Keywords: Intelligent Planning, Ontology Design, Multiagent Systems
Categories: M.4, H5.2

1  Introduction

The principal feature of a collaborative team is the existence of a global goal, which motivates the activities of all its joint members. However, normally such members are not directly involved in the resolution of this goal, but in sub-tasks associated with it. Considering the diversity of such sub-tasks, it is natural that collaborative members carry out different planning and plan execution activities at different decision levels. The use of planning assistant agents [Kim, 04; Wickler, 06] is an appropriate option to support collaborative members in this decision structure. Agents can extend the human abilities and be customised for different planning activities performed along different decision-making levels. As these activities are different, collaborative members require different types of planning information and methods to receive such information. Unfortunately, planning delivery is an aspect that is still not widely explored in the planning literature [Ghallab, 04]. Although many efforts have been made towards improving and developing new techniques and approaches for planning, they are centred in core planning problems, such as the efficiency of search algorithms, and few works particularly address the problem of visualisation.
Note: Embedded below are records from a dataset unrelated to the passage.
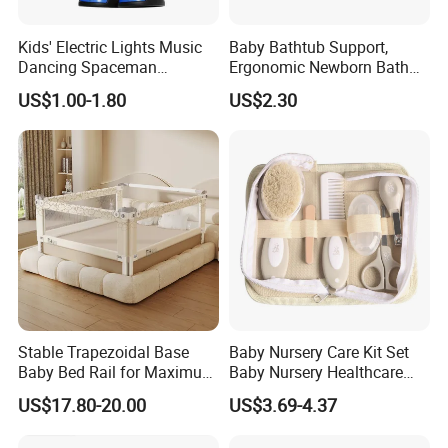
Our wipe warmer advantage VS other brands:
1. Energy saving, Eco-friendly:
Kids' Electric Lights Music
Baby Bathtub Support,
Dancing Spaceman
Ergonomic Newborn Bath
Dancing Robot Toys
Seat with Non-Slip Design, 2
US$1.00-1.80
US$2.30
Colors (Grey/Pink) for Infant
Bathing
2. Durable material
Our wipe warmer is made of high-class ABS, other brands
are made of PP
3. Our wipe warmer is stylish, other brands are old, out-
dated design
Stable Trapezoidal Base
Baby Nursery Care Kit Set
Product Categories
Baby Bed Rail for Maximum
Baby Nursery Healthcare
Safety
and Grooming Kit Health
US$17.80-20.00
US$3.69-4.37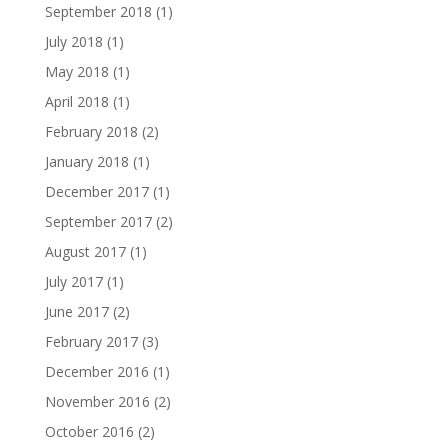
September 2018
(1)
July 2018
(1)
May 2018
(1)
April 2018
(1)
February 2018
(2)
January 2018
(1)
December 2017
(1)
September 2017
(2)
August 2017
(1)
July 2017
(1)
June 2017
(2)
February 2017
(3)
December 2016
(1)
November 2016
(2)
October 2016
(2)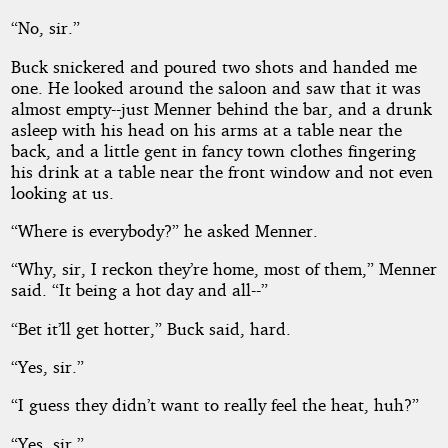
“No, sir.”
Buck snickered and poured two shots and handed me
one. He looked around the saloon and saw that it was
almost empty--just Menner behind the bar, and a drunk
asleep with his head on his arms at a table near the
back, and a little gent in fancy town clothes fingering
his drink at a table near the front window and not even
looking at us.
“Where is everybody?” he asked Menner.
“Why, sir, I reckon they’re home, most of them,” Menner
said. “It being a hot day and all--”
“Bet it’ll get hotter,” Buck said, hard.
“Yes, sir.”
“I guess they didn’t want to really feel the heat, huh?”
“Yes, sir.”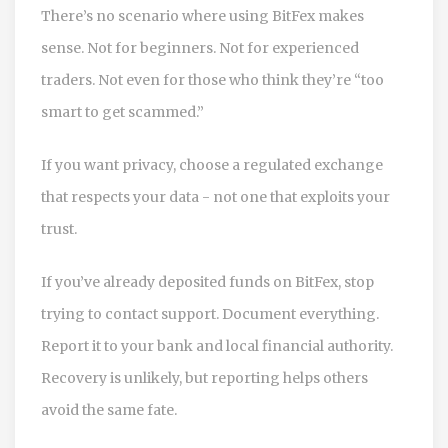
There’s no scenario where using BitFex makes
sense. Not for beginners. Not for experienced
traders. Not even for those who think they’re “too
smart to get scammed.”
If you want privacy, choose a regulated exchange
that respects your data - not one that exploits your
trust.
If you’ve already deposited funds on BitFex, stop
trying to contact support. Document everything.
Report it to your bank and local financial authority.
Recovery is unlikely, but reporting helps others
avoid the same fate.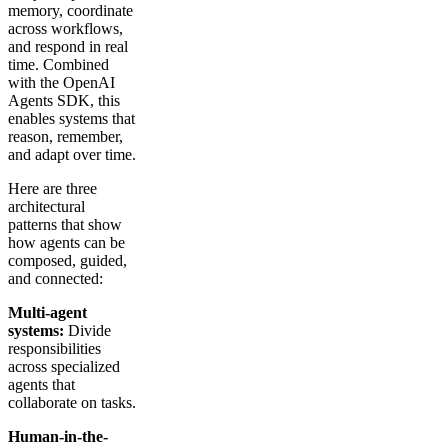
memory, coordinate
across workflows,
and respond in real
time. Combined
with the OpenAI
Agents SDK, this
enables systems that
reason, remember,
and adapt over time.
Here are three
architectural
patterns that show
how agents can be
composed, guided,
and connected:
Multi-agent
systems:
Divide
responsibilities
across specialized
agents that
collaborate on tasks.
Human-in-the-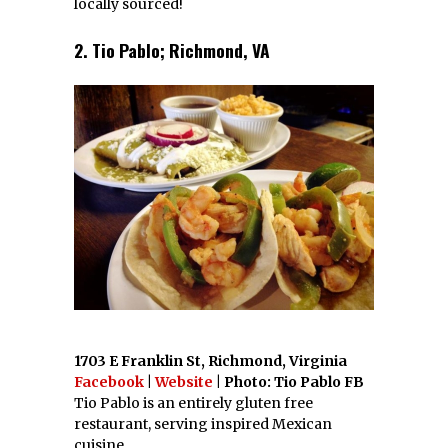
locally sourced!
2. Tio Pablo; Richmond, VA
1703 E Franklin St, Richmond, Virginia
Facebook
|
Website
| Photo: Tio Pablo FB
Tio Pablo is an entirely gluten free
restaurant, serving inspired Mexican
cuisine.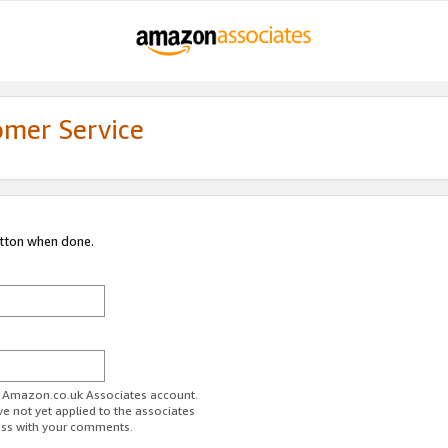
omer Service
utton when done.
ur Amazon.co.uk Associates account.
ve not yet applied to the associates
ess with your comments.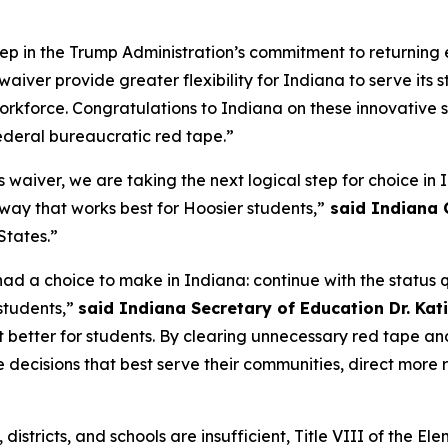
tep in the Trump Administration’s commitment to returning 
waiver provide greater flexibility for Indiana to serve its s
workforce. Congratulations to Indiana on these innovative
ederal bureaucratic red tape.”
his waiver, we are taking the next logical step for choice i
e way that works best for Hoosier students,”
said Indiana 
 States.”
 had a choice to make in Indiana: continue with the status
students,”
said Indiana Secretary of Education Dr. Kati
better for students. By clearing unnecessary red tape and
decisions that best serve their communities, direct more r
es, districts, and schools are insufficient, Title VIII of th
With the transition from planners working in isolation in the past to the more recent mixed-initiative approaches [Ai-Chang, 04], it is evident that there is a need for new forms of interaction between human and software planners. In such systems, new requirements emerge [Penalver, 13] since the agents that are collaborating in the process have different backgrounds, play different roles and have different capabilities, responsibilities, etc. From a planning activity perspective, visualization can play two crucial roles: to support collaboration among participant agents in the case of a collaborative task and to allow proper interfacing between the software and human planners. However, the lack of more generic and elaborated approaches compromises a broader application and use of such systems. Furthermore, it also compromises their use in real world problem domains and situations where assistant planning services could be applied and supported by more sophisticated visualization approaches.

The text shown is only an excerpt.